The work-life balance has changed dramatically during quarantine and coronation compared to normal days. Working parents also have to deal with their children’s virtual classes during work videoconferencing. Many parents are required to work full-time due to the current situation, and taking care of their children’s needs and housework has been added to all the occupations of this period; Therefore, work conferences are sometimes scheduled and held outside of office hours to further focus and avoid disturbing children.
The spread of the coronavirus and the need to stay home has put work and life under one roof in many families. During this time, all employees try to manage their work responsibilities and household chores properly. Undoubtedly, coronations and crises like them bring about many lasting changes in people’s lifestyles, work and beliefs. One of the misconceptions that can be hoped to change is that working 24 hours a day, 7 days a week is the most rewarding way for everyone.
Change the concept of the ideal employee
The ideal employee has long had a clear definition, and organizations have been founded on this: The ideal employee is someone who is fully committed and available 24 hours a day, all 365 days of their service years. This definition is an unrealistic paradigm that makes a person’s full-time presence and accountability possible. Given that most families today employ one or both parents, it is not possible to work from home on a regular basis when schools and kindergartens are closed.

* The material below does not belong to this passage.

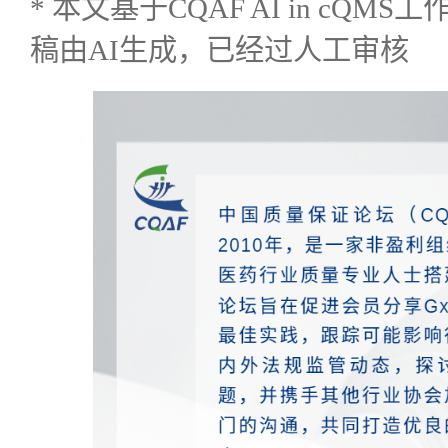
* 本文基于CQAF AI in cQ
稿由AI生成，已经过人工审核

The salary that employees of different jobs receive for ideal performance is not commensurate. For example, employees in hourly wages in specialties such as economics, payroll, and consulting, who typically work about 80 to 100 hours a week, are paid more than employees who work 40 hours a week. To better understand this issue, it is enough to compare the right to an hourly consultation of a lawyer with the hourly salary of an ordinary employee; Also keep in mind that a lawyer usually has more working hours per week than an office worker!
Employers’ negative view of job flexibility
Having flexible working hours can sometimes be costly. Employees who leave work for a period of time or work part-time are usually unable to regain their true professional status and pay. Studies show that when employees insist on reducing the number of work missions or part-time work and having flexible working hours, the employer underestimates their performance and the likelihood of promotion is greatly reduced. Sometimes even requesting flexible working hours is considered a weakness of the profession.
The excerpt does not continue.